12 Kasım’da Yunanistan’ın ana muhalefet partisi PASOK’un baş iletişim danışmanlarından Grigoris Valyanatos partisinden ihraç edildi.
Valyanatos’un ihraç nedeni ise Yunanistan’ın Makedon azınlığa ve Makedonya Cumhuriyeti’ne yönelik politikasını Extra Channel’ın haber bülteninde alenen eleştirmesi olarak gösterilmekde.
PASOK Partisi Başkanı Yorgos Papandreu’nun eski danışmanlarından biri olan Valyanatos, kendisine yöneltilen bir soru üzerine Yunanistan’ın Makedonya’nın ismini değiştirmek yerine anayasada belirtildiği gibi tanımasını ve Yunanistan’ın ülkesindeki etnik Makedon azınlık ile uzlaşmaya varması gerektiğini ifade etti. Tüm bu ifadenin kişisel görüşü olduğunu PASOK’un resmi görüşünü belirtmediğini özellikle belirten Valyanatos, PASOK’tan ihraç edildi. Basın açıklamasında PASOK, Valyanatos’un dış politika konularında yaptığı açıklamanın ardından etik anlayışının bir gereği olarak PASOK’un Valyanatos ile iş ilişkisini sonlandırdığını ilan etti.
Yunan Helsinki Monitor’un Yönetim Kurulu Başkanı olan Valyanatos’un görevinden ihraç edilmesi üzerine basın açıklaması yapan Yunan Helsinki Monitor, PASOK Başkanı Yorgos Papandreu’yu populizm, oto sansür ve siyasi tutarsızlık ile suçluyor. Papandreu, Valyanatos’un Yunanistan’daki Makedonlar ve Makedonya ile ilgili kişisel görüşünü yakından bilen insanların başında geliyor. Papandreu, Valyanatos’un Yunanistan’daki azınlıklar hakkında tartışmalı öneriler içeren kitabı “Akatallilo“(Uygunsuz) adlı kitabını kişisel internet sayfasında tavsiye etmişti. Dolayısıyla, Valyanatos’un görüşlerini yakınen bilen Papandreu’nun Valyanatos’u partiden ihraç etmesi siyasi çıkar hesaplarının bir sonucu olarak değerlendiriliyor.

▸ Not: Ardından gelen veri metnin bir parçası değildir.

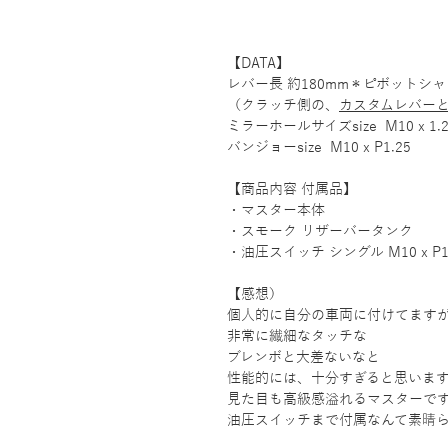
【DATA】
レバー長 約180mm＊ピボットシ
（クラッチ側の、
カスタムレバー
ミラーホールサイズsize M10 x 1.2
バンジョーsize M10 x P1.25
【商品内容 付属品】
・マスター本体
・スモーク リザーバータンク
・油圧スイッチ シングル M10 x P1
【感想）
個人的に自分の車両に付けてます
非常に繊細なタッチな
ブレンボと大差ないなと
性能的には、十分すぎると思いま
見た目も高級感溢れるマスターで
油圧スイッチまで付属なんて素晴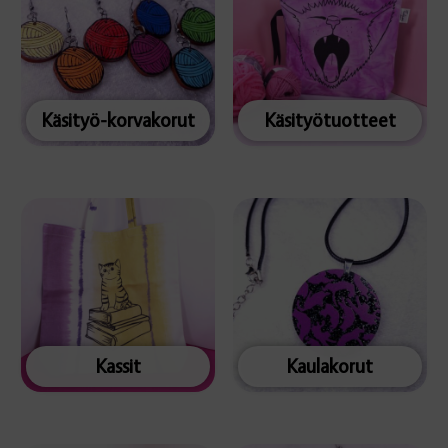
Käsityö-korvakorut
Käsityötuotteet
Kassit
Kaulakorut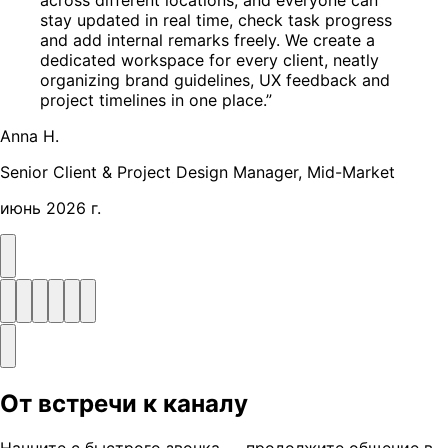
across different locations, and everyone can
stay updated in real time, check task progress
and add internal remarks freely. We create a
dedicated workspace for every client, neatly
organizing brand guidelines, UX feedback and
project timelines in one place.”
Anna H.
Senior Client & Project Design Manager, Mid-Market
июнь 2026 г.
От встречи к каналу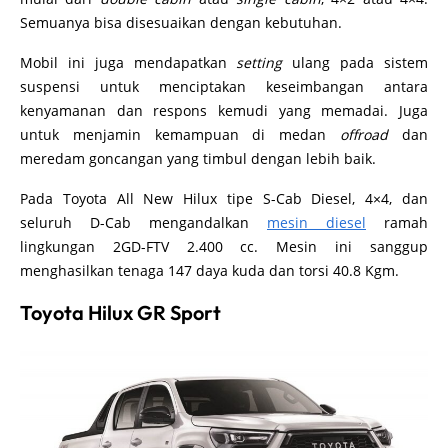
Semuanya bisa disesuaikan dengan kebutuhan.
Mobil ini juga mendapatkan
setting
ulang pada sistem
suspensi untuk menciptakan keseimbangan antara
kenyamanan dan respons kemudi yang memadai. Juga
untuk menjamin kemampuan di medan
offroad
dan
meredam goncangan yang timbul dengan lebih baik.
Pada Toyota All New Hilux tipe S-Cab Diesel, 4×4, dan
seluruh D-Cab mengandalkan
mesin diesel
ramah
lingkungan 2GD-FTV 2.400 cc. Mesin ini sanggup
menghasilkan tenaga 147 daya kuda dan torsi 40.8 Kgm.
Toyota Hilux GR Sport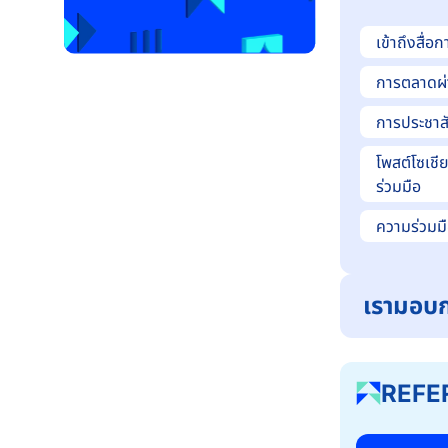
เข้าถึงสื่
การตลาดผ่
การประชาสั
โพสต์โซเชี
ร่วมมือ
ความร่วมม
เรามอบก
REFE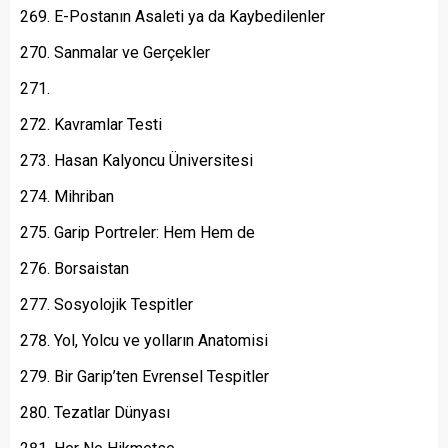
E-Postanın Asaleti ya da Kaybedilenler
Sanmalar ve Gerçekler
Kavramlar Testi
Hasan Kalyoncu Üniversitesi
Mihriban
Garip Portreler: Hem Hem de
Borsaistan
Sosyolojik Tespitler
Yol, Yolcu ve yolların Anatomisi
Bir Garip’ten Evrensel Tespitler
Tezatlar Dünyası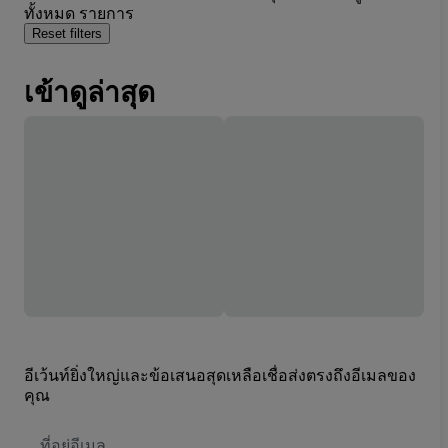
ทั้งหมด รายการ
Reset filters
เข้าดูล่าสุด
อีเว้นท์ยิ่งใหญ่และข้อเสนอสุดเหลือเชื่อส่งตรงถึงอีเมลของ
คุณ
ที่
อยู่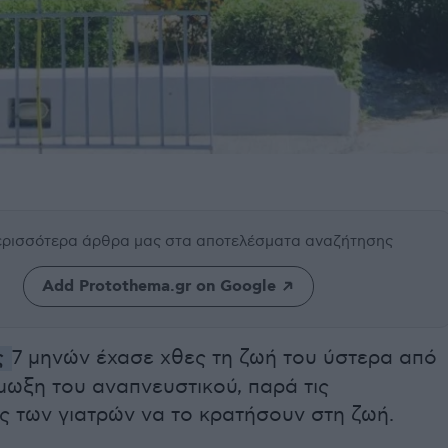
περισσότερα άρθρα μας
στα αποτελέσματα αναζήτησης
Add Protothema.gr on Google
ς
7 μηνών έχασε χθες τη ζωή του ύστερα από
μωξη του αναπνευστικού, παρά τις
ς των γιατρών να το κρατήσουν στη ζωή.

Habipoğlu: Yunanistan’da azınlıklar konusu tabu olmaktan kurtarılmalıdır
Konu ile ilgili açıklama yapan Avrupa Batı Trakya Türk Federasyonu(ABTTF) Başkanı Halit Habipoğlu, “1999 yılında Batı Trakya Türk Azınlığı’nın kendi etnik kimliklerini ifade edebilmeleri gerektiğini savunan Grigoris Valyanatos’un Yunanistan’da yaşayan etnik Makedon azınlık hakkındaki kişisel görüşü nedeniyle görevinden ve partiden ihraç edilmesi olayı Yunanistan’da etnik azınlıklar konusunun tabu bir konu olduğunu açıkça göstermektedir. Yunanistan’ın azınlıkları ile barışma zamanı çoktan gelmiştir. Batı Trakya Türk Azınlığı ve Makedon azınlık başta olmak üzere Yunanistan’ın kültürel zenginliğinin bir parçası olarak kabul edilmesi gereken etnik azınlıkları ülkenin birliği için asla tehdit oluşturmazlar. Yaklaşık otuz yıldır Avrupa Birliği üyesi olan ve demokrasinin beşiği sayılan bir ülkede tabu konular olamaz, olmamalıdır. Aksi takdirde o ülkede demokrasinin varlığından ve işleyişinden şüphe etmek gerekir. Yunan devleti ve hükümeti ile siyasette varlık gösteren tüm partileri bu gerçek ile yüzleşmeye davet ederiz” şeklinde konuştu.